Per alcune specie considerate sensibili o soggette a regolamentazione europea, sarà inoltre necessario registrare le catture attraverso app o piattaforme dedicate. Tra le specie maggiormente interessate ci sarebbero spigola, tonno rosso, lampuga e altre specie monitorate dall'Unione Europea.
L'obiettivo dichiarato è quello di raccogliere dati più precisi sullo stato degli stock ittici e sull'impatto reale della pesca sportiva.
Attenzione però: al momento NON è stata introdotta alcuna nuova licenza nazionale a pagamento.

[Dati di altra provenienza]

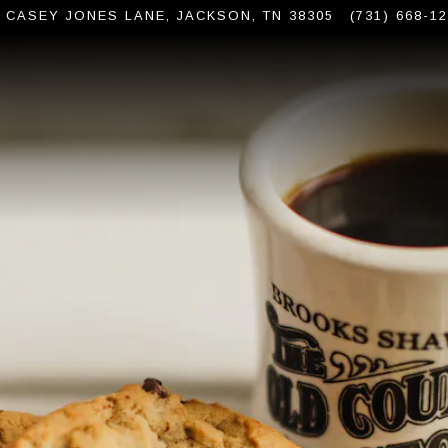
6 CASEY JONES LANE,
JACKSON, TN 38305
(731) 668-1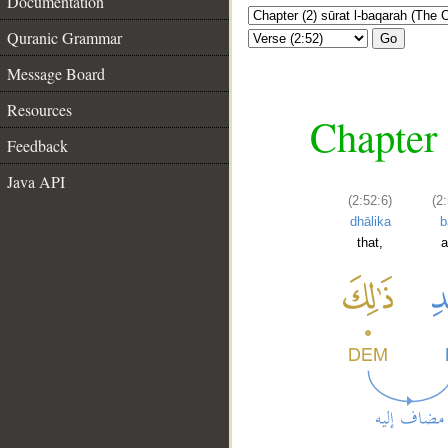
Documentation
Quranic Grammar
Go
Message Board
Resources
Chapter 
Feedback
Java API
(2:52:6)
(2
dhālika
b
that,
a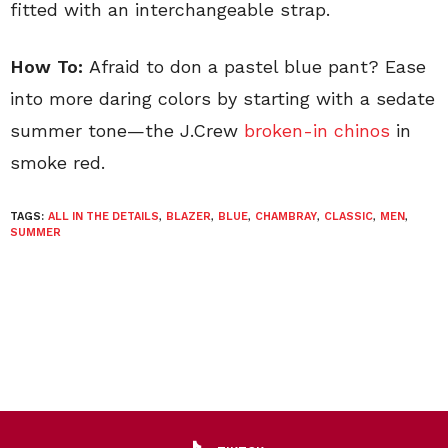
fitted with an interchangeable strap.
How To:
Afraid to don a pastel blue pant? Ease
into more daring colors by starting with a sedate
summer tone—the J.Crew
broken-in chinos
in
smoke red.
TAGS:
ALL IN THE DETAILS
,
BLAZER
,
BLUE
,
CHAMBRAY
,
CLASSIC
,
MEN
,
SUMMER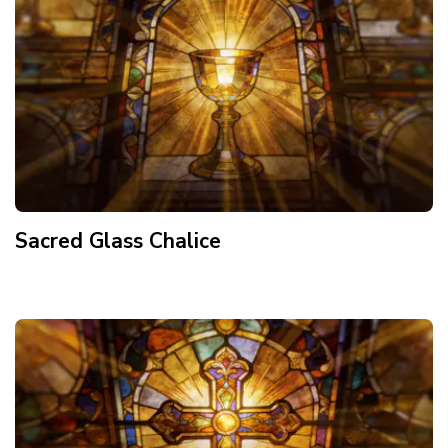
Sacred Glass Chalice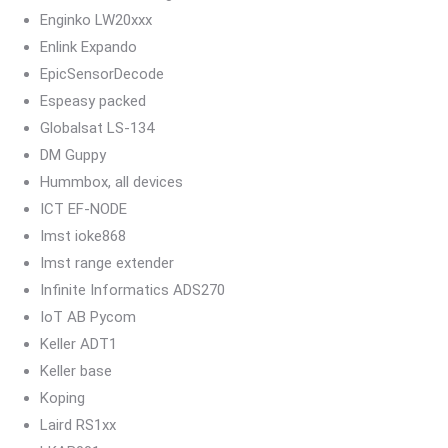
Enginko LW20xxx
Enlink Expando
EpicSensorDecode
Espeasy packed
Globalsat LS-134
DM Guppy
Hummbox, all devices
ICT EF-NODE
Imst ioke868
Imst range extender
Infinite Informatics ADS270
IoT AB Pycom
Keller ADT1
Keller base
Koping
Laird RS1xx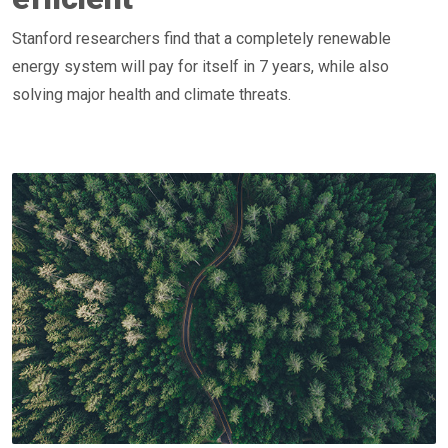
Stanford researchers find that a completely renewable
energy system will pay for itself in 7 years, while also
solving major health and climate threats.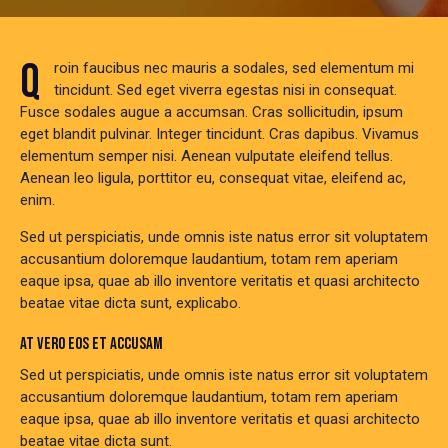
Q
roin faucibus nec mauris a sodales, sed elementum mi
tincidunt. Sed eget viverra egestas nisi in consequat.
Fusce sodales augue a accumsan. Cras sollicitudin, ipsum
eget blandit pulvinar. Integer tincidunt. Cras dapibus. Vivamus
elementum semper nisi. Aenean vulputate eleifend tellus.
Aenean leo ligula, porttitor eu, consequat vitae, eleifend ac,
enim.
Sed ut perspiciatis, unde omnis iste natus error sit voluptatem
accusantium doloremque laudantium, totam rem aperiam
eaque ipsa, quae ab illo inventore veritatis et quasi architecto
beatae vitae dicta sunt, explicabo.
AT VERO EOS ET ACCUSAM
Sed ut perspiciatis, unde omnis iste natus error sit voluptatem
accusantium doloremque laudantium, totam rem aperiam
eaque ipsa, quae ab illo inventore veritatis et quasi architecto
beatae vitae dicta sunt.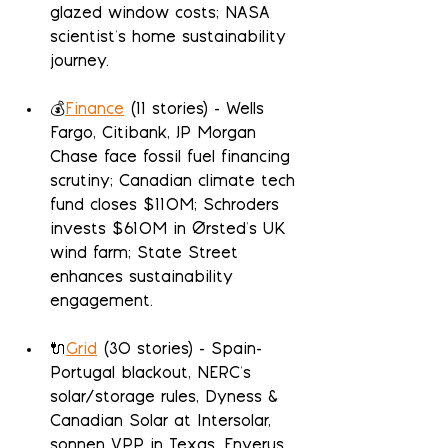
glazed window costs; NASA 
scientist's home sustainability 
journey.
💰
Finance
 (11 stories) - Wells 
Fargo, Citibank, JP Morgan 
Chase face fossil fuel financing 
scrutiny; Canadian climate tech 
fund closes $110M; Schroders 
invests $610M in Ørsted's UK 
wind farm; State Street 
enhances sustainability 
engagement.
🔌
Grid
 (30 stories) - Spain-
Portugal blackout, NERC's 
solar/storage rules, Dyness & 
Canadian Solar at Intersolar, 
sonnen VPP in Texas, Enverus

Il censimento della pesca ricreativa resta gratuito, nonostante le tante notizie circolate online nelle ultime settimane.
Restano inoltre valide tutte le norme già esistenti:
✅ limite massimo di 5 kg di pescato al giorno per persona (salvo singolo esemplare di peso superiore);
✅ divieto assoluto di vendita del pescato;
✅rispetto delle taglie minime;
✅ fermo biologico;
✅ regole delle Aree Marine Protette e ordinanze delle Capitanerie.
Il Ministero ha anche previsto una fase transitoria con proroghe tecniche per consentire l'adeguamento al nuovo sistema digitale.
In sintesi: più controlli, più elettronica e maggiore attenzione alle specie protette, ma nessuna tassa nazionale registrazione obbligatoria per andare a pescare in mare.
Per chi ama la pesca sportiva sarà quindi fondamentale restare aggiornato e rispettare le nuove procedure, evitando allarmismi e fake news.